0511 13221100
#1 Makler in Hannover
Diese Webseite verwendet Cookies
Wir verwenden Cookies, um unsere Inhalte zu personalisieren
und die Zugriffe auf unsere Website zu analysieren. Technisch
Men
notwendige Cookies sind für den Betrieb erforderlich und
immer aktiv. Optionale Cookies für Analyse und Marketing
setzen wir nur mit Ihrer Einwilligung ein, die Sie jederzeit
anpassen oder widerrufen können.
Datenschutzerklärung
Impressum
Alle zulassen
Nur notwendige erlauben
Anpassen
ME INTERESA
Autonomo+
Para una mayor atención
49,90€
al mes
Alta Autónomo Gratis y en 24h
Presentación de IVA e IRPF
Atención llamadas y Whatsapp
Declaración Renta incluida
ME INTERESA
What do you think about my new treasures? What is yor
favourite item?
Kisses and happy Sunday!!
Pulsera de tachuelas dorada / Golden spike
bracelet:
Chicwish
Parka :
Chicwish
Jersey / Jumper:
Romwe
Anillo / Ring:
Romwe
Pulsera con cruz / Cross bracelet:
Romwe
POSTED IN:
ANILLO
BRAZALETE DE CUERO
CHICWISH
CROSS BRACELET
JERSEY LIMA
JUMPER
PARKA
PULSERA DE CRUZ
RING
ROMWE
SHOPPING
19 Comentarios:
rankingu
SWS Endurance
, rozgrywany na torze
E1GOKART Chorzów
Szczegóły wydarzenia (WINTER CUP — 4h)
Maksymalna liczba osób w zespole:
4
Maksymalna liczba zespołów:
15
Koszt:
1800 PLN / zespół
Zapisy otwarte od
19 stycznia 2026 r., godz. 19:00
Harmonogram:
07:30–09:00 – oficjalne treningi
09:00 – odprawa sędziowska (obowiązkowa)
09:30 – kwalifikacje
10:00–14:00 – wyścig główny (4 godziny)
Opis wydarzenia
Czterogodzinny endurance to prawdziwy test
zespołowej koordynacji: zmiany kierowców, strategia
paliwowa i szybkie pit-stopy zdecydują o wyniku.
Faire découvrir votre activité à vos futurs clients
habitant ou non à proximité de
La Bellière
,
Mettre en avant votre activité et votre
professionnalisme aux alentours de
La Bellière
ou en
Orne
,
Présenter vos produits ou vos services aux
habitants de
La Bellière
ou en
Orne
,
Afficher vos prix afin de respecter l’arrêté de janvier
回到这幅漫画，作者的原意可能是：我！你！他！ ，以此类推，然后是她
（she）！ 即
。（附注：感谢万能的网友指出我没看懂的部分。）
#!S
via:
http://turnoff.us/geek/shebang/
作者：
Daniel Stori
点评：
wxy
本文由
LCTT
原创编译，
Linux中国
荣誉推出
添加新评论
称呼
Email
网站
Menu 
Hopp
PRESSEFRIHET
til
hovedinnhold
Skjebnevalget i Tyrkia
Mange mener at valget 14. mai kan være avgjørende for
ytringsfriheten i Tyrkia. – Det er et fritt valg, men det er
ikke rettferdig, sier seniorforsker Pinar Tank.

________

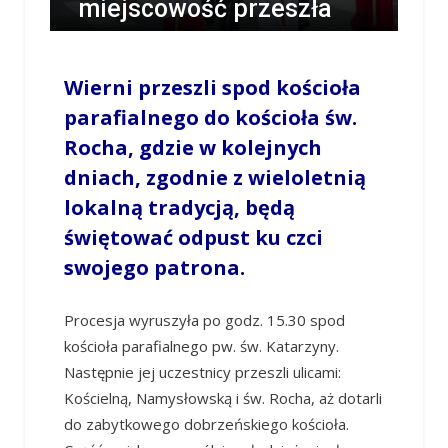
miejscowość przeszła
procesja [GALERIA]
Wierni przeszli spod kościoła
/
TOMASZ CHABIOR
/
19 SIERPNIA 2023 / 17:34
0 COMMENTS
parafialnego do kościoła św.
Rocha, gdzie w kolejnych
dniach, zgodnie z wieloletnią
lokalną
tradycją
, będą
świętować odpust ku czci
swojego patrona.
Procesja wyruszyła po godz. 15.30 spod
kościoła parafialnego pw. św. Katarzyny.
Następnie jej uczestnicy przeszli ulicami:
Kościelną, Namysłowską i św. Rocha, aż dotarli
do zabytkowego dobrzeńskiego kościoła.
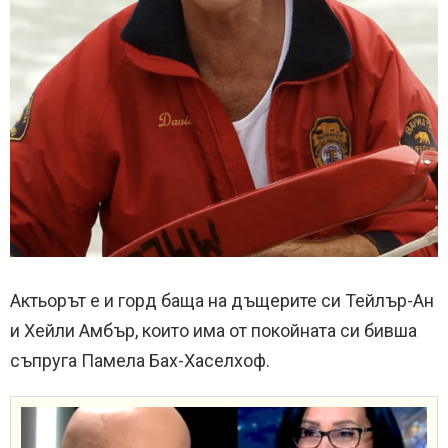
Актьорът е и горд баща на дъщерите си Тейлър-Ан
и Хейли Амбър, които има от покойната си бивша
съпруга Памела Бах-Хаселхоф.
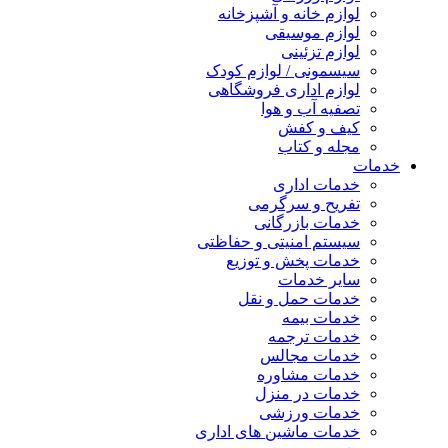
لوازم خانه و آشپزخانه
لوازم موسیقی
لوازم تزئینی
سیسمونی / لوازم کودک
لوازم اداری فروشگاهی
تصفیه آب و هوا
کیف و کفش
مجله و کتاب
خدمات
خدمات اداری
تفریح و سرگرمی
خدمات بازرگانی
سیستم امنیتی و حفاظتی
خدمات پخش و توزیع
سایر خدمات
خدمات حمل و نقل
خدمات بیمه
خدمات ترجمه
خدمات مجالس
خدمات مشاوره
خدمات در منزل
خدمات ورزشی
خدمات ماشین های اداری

________

Description of the task: Output the lines above between the one holding "Maksymalna liczba osób" and the one holding "ikke rettferdig, sier", inclusive, with nothing before or after them.

Exercise response:
Maksymalna liczba osób w zespole:
4
Maksymalna liczba zespołów:
15
Koszt:
1800 PLN / zespół
Zapisy otwarte od
19 stycznia 2026 r., godz. 19:00
Harmonogram:
07:30–09:00 – oficjalne treningi
09:00 – odprawa sędziowska (obowiązkowa)
09:30 – kwalifikacje
10:00–14:00 – wyścig główny (4 godziny)
Opis wydarzenia
Czterogodzinny endurance to prawdziwy test
zespołowej koordynacji: zmiany kierowców, strategia
paliwowa i szybkie pit-stopy zdecydują o wyniku.
Faire découvrir votre activité à vos futurs clients
habitant ou non à proximité de
La Bellière
,
Mettre en avant votre activité et votre
professionnalisme aux alentours de
La Bellière
ou en
Orne
,
Présenter vos produits ou vos services aux
habitants de
La Bellière
ou en
Orne
,
Afficher vos prix afin de respecter l’arrêté de janvier
回到这幅漫画，作者的原意可能是：我！你！他！ ，以此类推，然后是她
（she）！ 即
。（附注：感谢万能的网友指出我没看懂的部分。）
#!S
via:
http://turnoff.us/geek/shebang/
作者：
Daniel Stori
点评：
wxy
本文由
LCTT
原创编译，
Linux中国
荣誉推出
添加新评论
称呼
Email
网站
Menu 
Hopp
PRESSEFRIHET
til
hovedinnhold
Skjebnevalget i Tyrkia
Mange mener at valget 14. mai kan være avgjørende for
ytringsfriheten i Tyrkia. – Det er et fritt valg, men det er
ikke rettferdig, sier seniorforsker Pinar Tank.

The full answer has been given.